Here's one slow portion, I think:

https://github.com/Blair-Johnson/batch-whisper/blob/76b3f818fb94a7c18c37d2ffecf71d7c69182749/whisper/decoding.py#L704-L707

As it's looping through samples, this is particularly slow but doesn't seem to be part of the model inference or taking place on a GPU that I can tell? I'm not familiar enough with the where the matrix math gets done here.

I'll keep investigating, but this appears to be very slow relative to the surrounding work.

Blair-Johnson commented 1 year ago

Good catch, I think that I found the issue. On this line... https://github.com/Blair-Johnson/batch-whisper/blob/76b3f818fb94a7c18c37d2ffecf71d7c69182749/whisper/decoding.py#L493 ...the logit filter lists are are all initialized with the same list object. As a result, each new batch of tokens for each audio file was being filtered by all logit filters introducing redundancy and potential accuracy issues. I'll post a PR with that fix and the ffmpeg multiprocessing modification. Let me know if that improves performance on your end.

*edit: I also noticed that the ApplyTimestampRules filter was much slower than the others, it might be work taking a look at down the line. You'll likely still see a high load on one core handling the main thread with logit filtering and decoding (which seem to be the slowest parts of the pipeline apart from model inference). Using the large model with 6 >1hr podcasts on a V100, I'm getting 85-100% GPU usage with periodic drops to zero (which happens when new segments are fetched for model inference). I was getting 60-75% previously, so it looks like a good improvement.

sbuser commented 1 year ago

Ah, That probably also explains why I have a list of no_speech_prob in the output as opposed to just the single probability I expected and get with a normal whisper run.

sbuser commented 1 year ago

I think the large disparity between our resource use was because I was using model=base and you were using large. When I switch to large, I get much higher GPU utilization which makes sense. ApplyTimestampRules is definitely the bottleneck with those lower parameter models.

Your fix here did raise GPU utilization but in the results I still have an array of no_speech_prob corresponding to the current batch size (which changes as various audio files fall off from length differences).
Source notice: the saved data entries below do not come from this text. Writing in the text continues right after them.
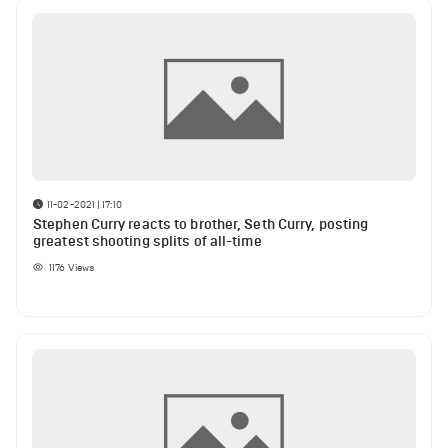
11-02-2021 | 17:10
Stephen Curry reacts to brother, Seth Curry, posting
greatest shooting splits of all-time
1176
Views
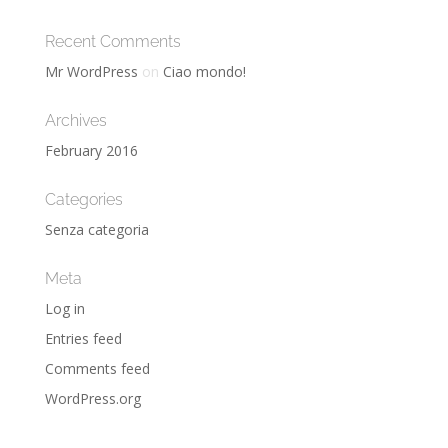
Recent Comments
Mr WordPress
on
Ciao mondo!
Archives
February 2016
Categories
Senza categoria
Meta
Log in
Entries feed
Comments feed
WordPress.org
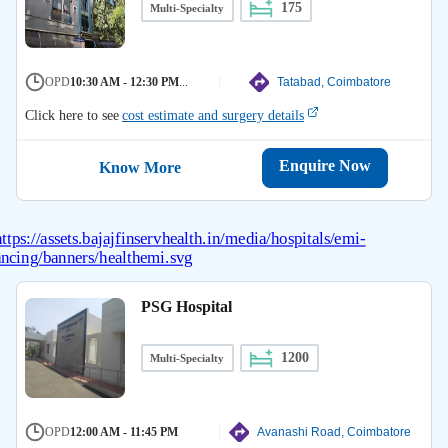
175
Multi-Specialty
OPD
10:30 AM - 12:30 PM
...
Tatabad, Coimbatore
Click here to see
cost estimate and surgery details
Enquire Now
Know More
PSG Hospital
1200
Multi-Specialty
OPD
12:00 AM - 11:45 PM
Avanashi Road, Coimbatore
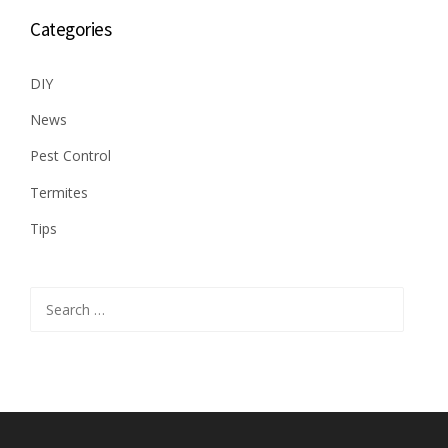
Categories
DIY
News
Pest Control
Termites
Tips
Search
for:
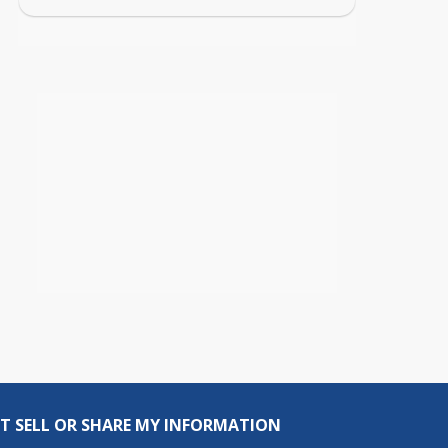
T SELL OR SHARE MY INFORMATION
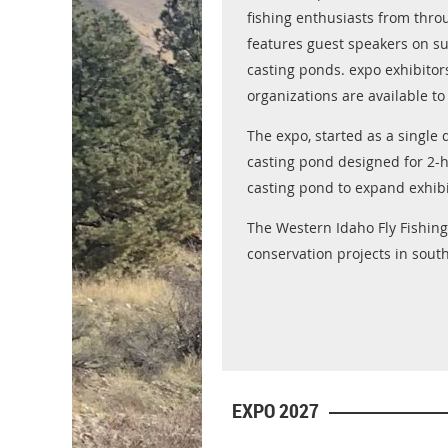
fishing enthusiasts from thro
features guest speakers on sub
casting ponds. expo exhibitor
organizations are available to
The expo, started as a single
casting pond designed for 2-
casting pond to expand exhibi
The Western Idaho Fly Fishing 
conservation projects in sout
EXPO 2027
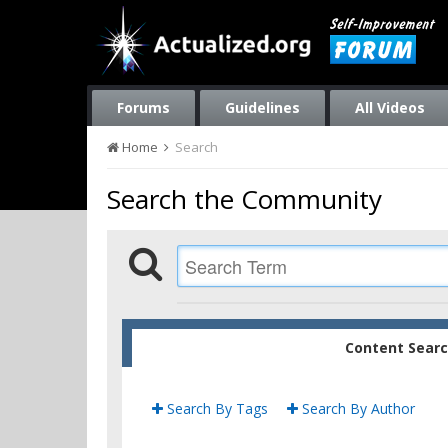
Forums
Guidelines
All Videos
Home
Search
Search the Community
Content Sear
Search By Tags
Search By Author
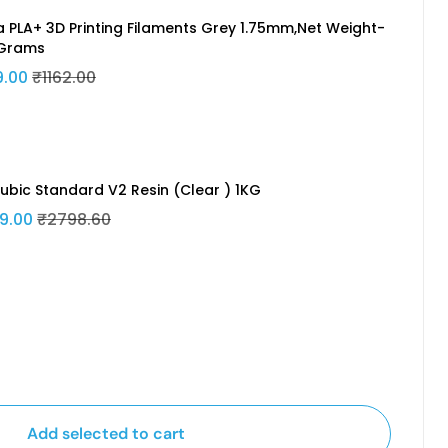
a PLA+ 3D Printing Filaments Grey 1.75mm,Net Weight-
Grams
9.00
₹1162.00
ubic Standard V2 Resin (Clear ) 1KG
9.00
₹2798.60
Add selected to cart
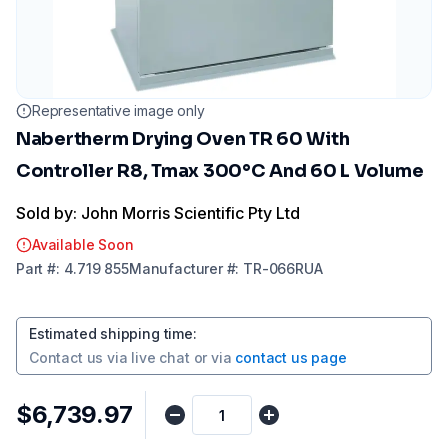
Representative image only
Nabertherm Drying Oven TR 60 With
Controller R8, Tmax 300°C And 60 L Volume
Sold by: John Morris Scientific Pty Ltd
Available Soon
Part
#:
4.719 855
Manufacturer
#:
TR-066RUA
Estimated shipping time
:
Contact us via
live chat
or via
contact us page
$6,739.97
I'll open another issue if I pin this down but there's also something going on with multiple model.decode() runs for each decode_with_fallback() toward the end of the batch - probably something to do with shifting file sizes. I can't tell yet if there's missing transcriptions and it's just falling back or what.

Blair-Johnson commented 1 year ago

I updated the PR to address the no_speech_prob issue, let me know if you have any issues. As for the multiple model.decode() executions, could you verify whether they are being called because of temperature fallback? The loop checks to see if the compression ratio of generated text is too high to avoid repetitive transcription, which can happen sometimes. If it's being triggered unnecessarily regardless of the threshold we set, then that's an issue.